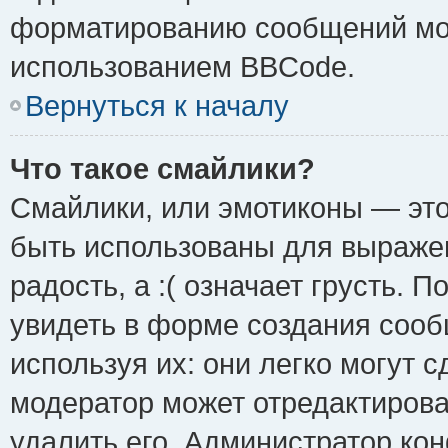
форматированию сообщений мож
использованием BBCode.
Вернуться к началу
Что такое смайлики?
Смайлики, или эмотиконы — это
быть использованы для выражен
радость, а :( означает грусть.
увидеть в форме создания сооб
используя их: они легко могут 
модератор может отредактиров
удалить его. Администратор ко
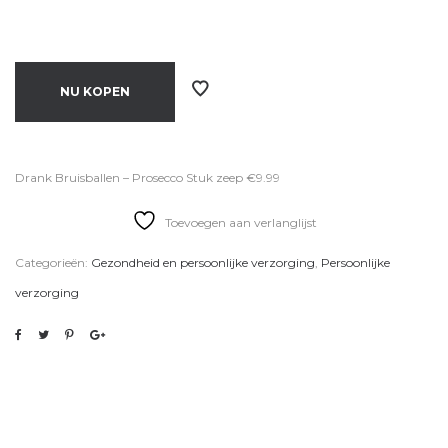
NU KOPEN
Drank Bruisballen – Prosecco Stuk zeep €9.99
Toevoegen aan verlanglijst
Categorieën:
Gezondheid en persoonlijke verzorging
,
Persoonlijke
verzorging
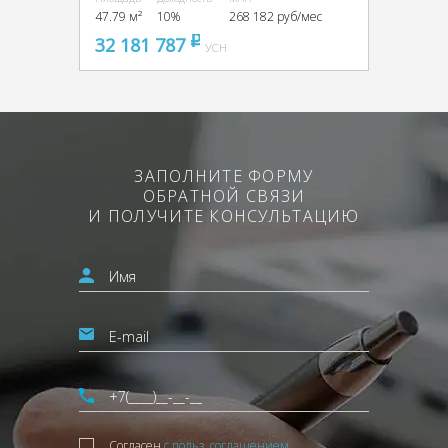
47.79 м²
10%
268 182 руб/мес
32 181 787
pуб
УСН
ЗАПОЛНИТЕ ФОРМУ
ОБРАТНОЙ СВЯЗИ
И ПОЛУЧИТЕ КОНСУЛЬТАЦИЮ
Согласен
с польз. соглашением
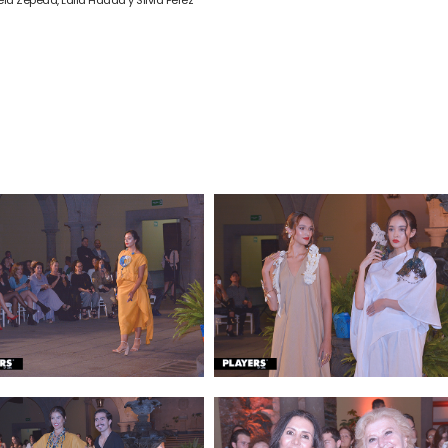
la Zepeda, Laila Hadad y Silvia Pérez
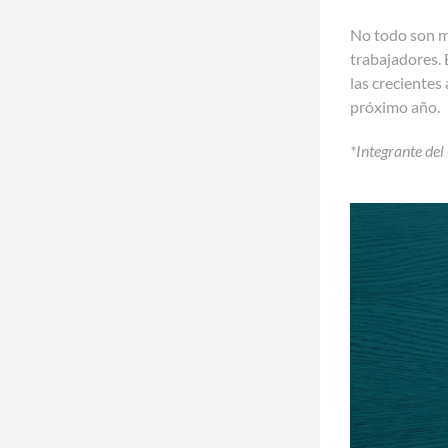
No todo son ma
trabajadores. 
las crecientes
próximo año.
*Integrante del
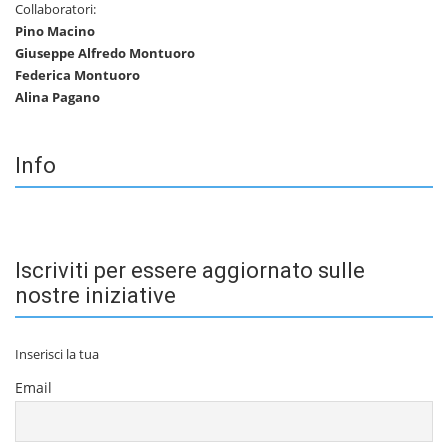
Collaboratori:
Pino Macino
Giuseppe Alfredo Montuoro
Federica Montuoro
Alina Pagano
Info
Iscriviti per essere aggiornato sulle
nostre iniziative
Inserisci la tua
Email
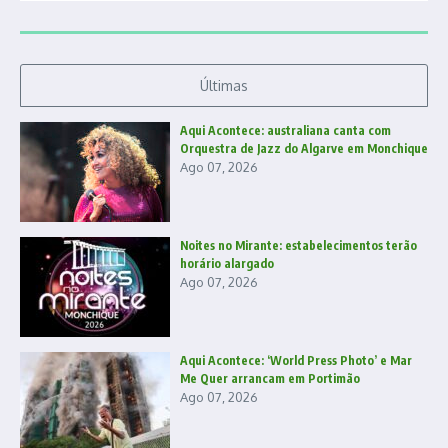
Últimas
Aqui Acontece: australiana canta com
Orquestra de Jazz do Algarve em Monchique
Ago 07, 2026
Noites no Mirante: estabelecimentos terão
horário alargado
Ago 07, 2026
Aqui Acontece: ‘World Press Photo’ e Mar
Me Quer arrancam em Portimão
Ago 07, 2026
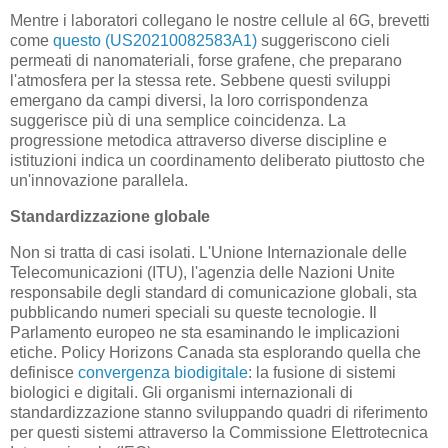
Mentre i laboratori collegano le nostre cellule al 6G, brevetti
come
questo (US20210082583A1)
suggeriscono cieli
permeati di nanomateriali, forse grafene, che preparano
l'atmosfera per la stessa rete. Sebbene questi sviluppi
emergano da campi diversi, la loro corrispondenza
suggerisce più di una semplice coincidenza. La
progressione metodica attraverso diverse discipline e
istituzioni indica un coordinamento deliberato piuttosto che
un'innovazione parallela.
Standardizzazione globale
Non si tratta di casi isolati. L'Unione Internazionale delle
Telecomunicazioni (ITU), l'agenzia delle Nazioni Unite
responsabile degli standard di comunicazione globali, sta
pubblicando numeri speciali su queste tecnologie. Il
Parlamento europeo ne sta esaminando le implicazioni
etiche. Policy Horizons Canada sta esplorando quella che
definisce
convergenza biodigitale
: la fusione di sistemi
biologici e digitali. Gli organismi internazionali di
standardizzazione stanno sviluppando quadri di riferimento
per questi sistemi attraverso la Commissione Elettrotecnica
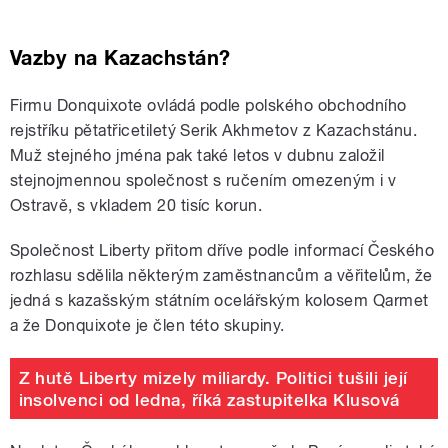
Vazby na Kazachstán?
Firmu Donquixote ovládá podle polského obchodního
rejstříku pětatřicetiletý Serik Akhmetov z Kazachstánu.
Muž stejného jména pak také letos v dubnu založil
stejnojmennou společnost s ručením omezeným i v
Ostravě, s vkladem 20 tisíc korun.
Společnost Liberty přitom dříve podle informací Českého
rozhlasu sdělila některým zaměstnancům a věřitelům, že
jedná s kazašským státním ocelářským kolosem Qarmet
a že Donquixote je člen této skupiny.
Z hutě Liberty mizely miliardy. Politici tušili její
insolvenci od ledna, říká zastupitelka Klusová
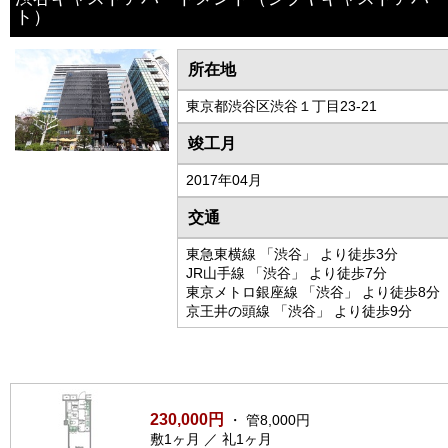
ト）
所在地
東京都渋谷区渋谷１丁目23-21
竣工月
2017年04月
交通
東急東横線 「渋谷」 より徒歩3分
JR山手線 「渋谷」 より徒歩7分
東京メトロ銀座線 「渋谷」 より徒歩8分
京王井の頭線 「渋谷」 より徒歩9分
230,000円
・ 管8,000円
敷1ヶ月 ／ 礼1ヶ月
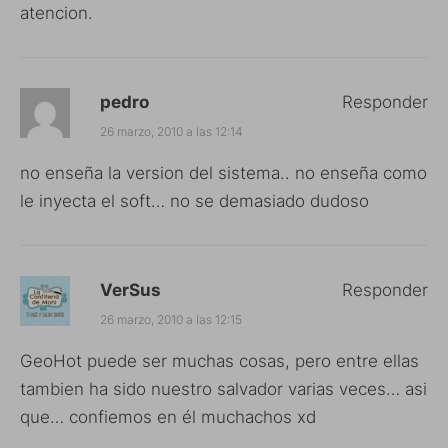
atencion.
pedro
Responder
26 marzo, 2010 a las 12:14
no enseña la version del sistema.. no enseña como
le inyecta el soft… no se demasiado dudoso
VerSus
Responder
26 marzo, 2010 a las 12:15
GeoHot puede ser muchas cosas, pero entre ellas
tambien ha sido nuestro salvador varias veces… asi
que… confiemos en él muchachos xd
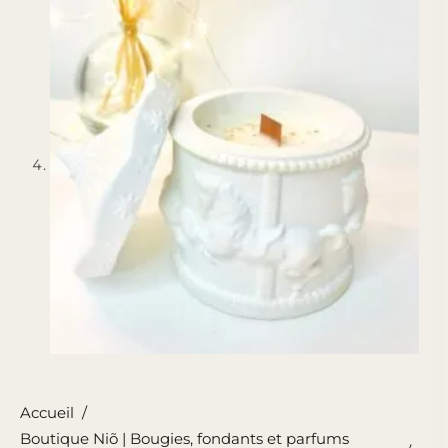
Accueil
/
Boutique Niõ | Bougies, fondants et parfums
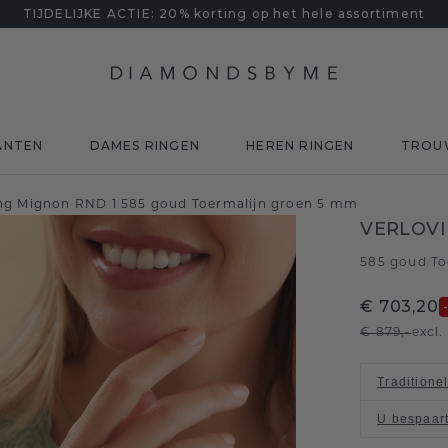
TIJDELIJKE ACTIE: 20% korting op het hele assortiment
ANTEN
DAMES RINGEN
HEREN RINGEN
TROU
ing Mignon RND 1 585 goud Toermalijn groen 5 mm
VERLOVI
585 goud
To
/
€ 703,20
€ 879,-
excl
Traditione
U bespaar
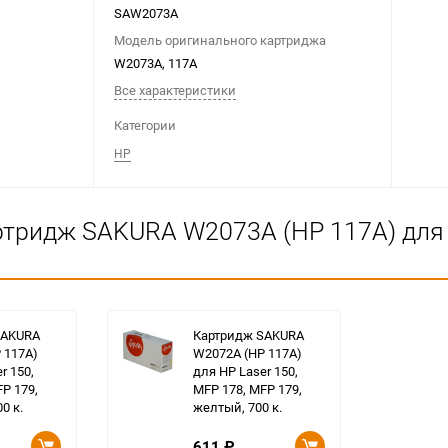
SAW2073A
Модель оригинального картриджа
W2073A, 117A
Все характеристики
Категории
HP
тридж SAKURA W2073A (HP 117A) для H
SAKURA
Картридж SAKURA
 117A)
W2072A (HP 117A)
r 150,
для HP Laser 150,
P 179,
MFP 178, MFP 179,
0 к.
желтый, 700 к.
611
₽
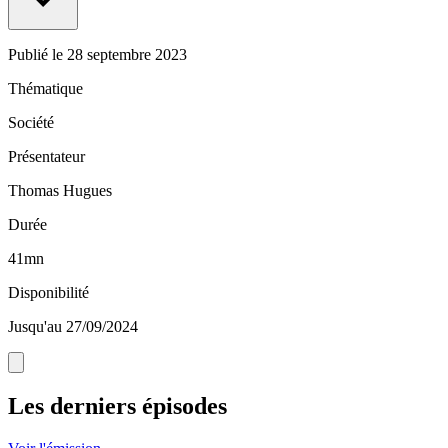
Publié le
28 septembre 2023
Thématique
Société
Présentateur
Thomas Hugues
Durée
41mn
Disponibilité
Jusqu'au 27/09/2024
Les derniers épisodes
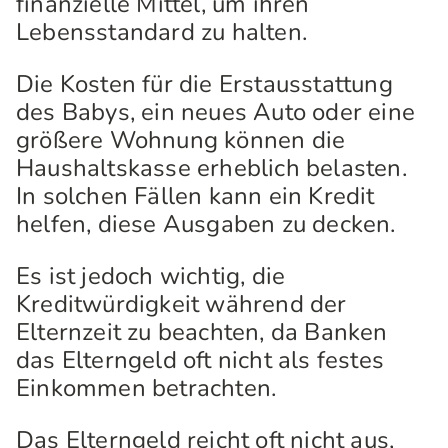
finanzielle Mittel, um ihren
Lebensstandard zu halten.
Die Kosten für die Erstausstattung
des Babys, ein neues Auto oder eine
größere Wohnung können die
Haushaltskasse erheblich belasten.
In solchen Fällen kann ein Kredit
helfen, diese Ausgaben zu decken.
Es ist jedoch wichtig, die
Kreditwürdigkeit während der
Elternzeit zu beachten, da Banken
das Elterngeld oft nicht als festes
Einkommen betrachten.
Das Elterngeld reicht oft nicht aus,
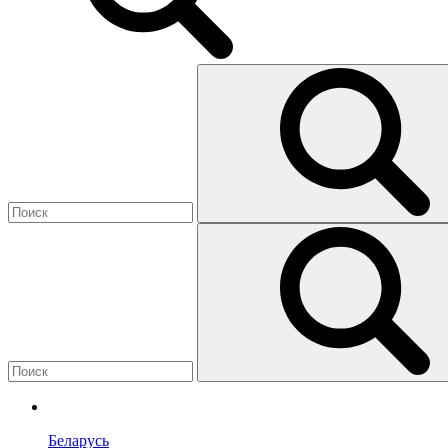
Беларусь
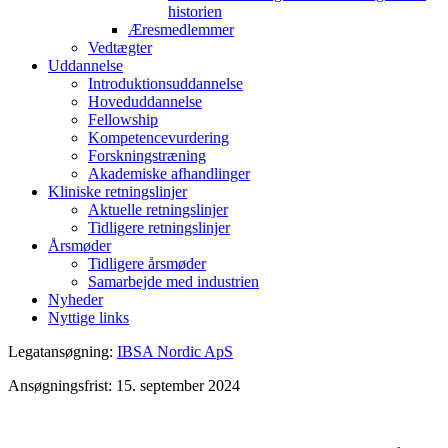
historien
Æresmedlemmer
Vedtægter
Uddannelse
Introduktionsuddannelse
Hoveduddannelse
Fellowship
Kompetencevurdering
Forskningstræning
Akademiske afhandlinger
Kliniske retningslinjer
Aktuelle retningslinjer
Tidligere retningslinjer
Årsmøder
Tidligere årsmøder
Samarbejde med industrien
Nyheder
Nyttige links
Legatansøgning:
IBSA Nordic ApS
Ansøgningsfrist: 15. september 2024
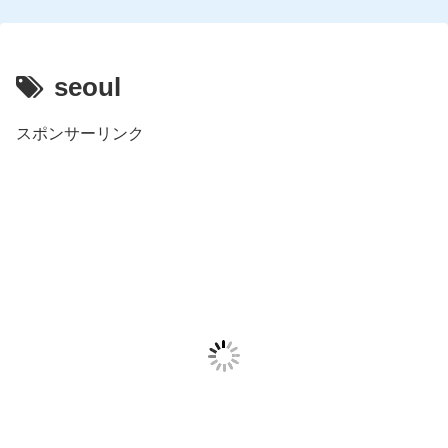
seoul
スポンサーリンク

+--

Exercise description: Leaving out the pictures, please output the lines in the entries above from the one with "модератор может отредактиров" through the one with "Parlamento europeo ne", exactly as they are.

Exercise output:
модератор может отредактиров
удалить его. Администратор ко
NU KOPEN
Drank Bruisballen – Prosecco Stuk zeep €9.99
Toevoegen aan verlanglijst
Categorieën:
Gezondheid en persoonlijke verzorging
,
Persoonlijke
verzorging
47.79 м²
10%
268 182 руб/мес
32 181 787
pуб
УСН
ЗАПОЛНИТЕ ФОРМУ
ОБРАТНОЙ СВЯЗИ
И ПОЛУЧИТЕ КОНСУЛЬТАЦИЮ
Согласен
с польз. соглашением
la Zepeda, Laila Hadad y Silvia Pérez
No todo son ma
trabajadores. 
las crecientes
próximo año.
*Integrante del
Collaboratori:
Pino Macino
Giuseppe Alfredo Montuoro
Federica Montuoro
Alina Pagano
Info
Iscriviti per essere aggiornato sulle
nostre iniziative
Inserisci la tua
Email
Últimas
Aqui Acontece: australiana canta com
Orquestra de Jazz do Algarve em Monchique
Ago 07, 2026
Noites no Mirante: estabelecimentos terão
horário alargado
Ago 07, 2026
Aqui Acontece: ‘World Press Photo’ e Mar
Me Quer arrancam em Portimão
Ago 07, 2026
Mentre i laboratori collegano le nostre cellule al 6G, brevetti
come
questo (US20210082583A1)
suggeriscono cieli
permeati di nanomateriali, forse grafene, che preparano
l'atmosfera per la stessa rete. Sebbene questi sviluppi
emergano da campi diversi, la loro corrispondenza
suggerisce più di una semplice coincidenza. La
progressione metodica attraverso diverse discipline e
istituzioni indica un coordinamento deliberato piuttosto che
un'innovazione parallela.
Standardizzazione globale
Non si tratta di casi isolati. L'Unione Internazionale delle
Telecomunicazioni (ITU), l'agenzia delle Nazioni Unite
responsabile degli standard di comunicazione globali, sta
pubblicando numeri speciali su queste tecnologie. Il
Parlamento europeo ne sta esaminando le implicazioni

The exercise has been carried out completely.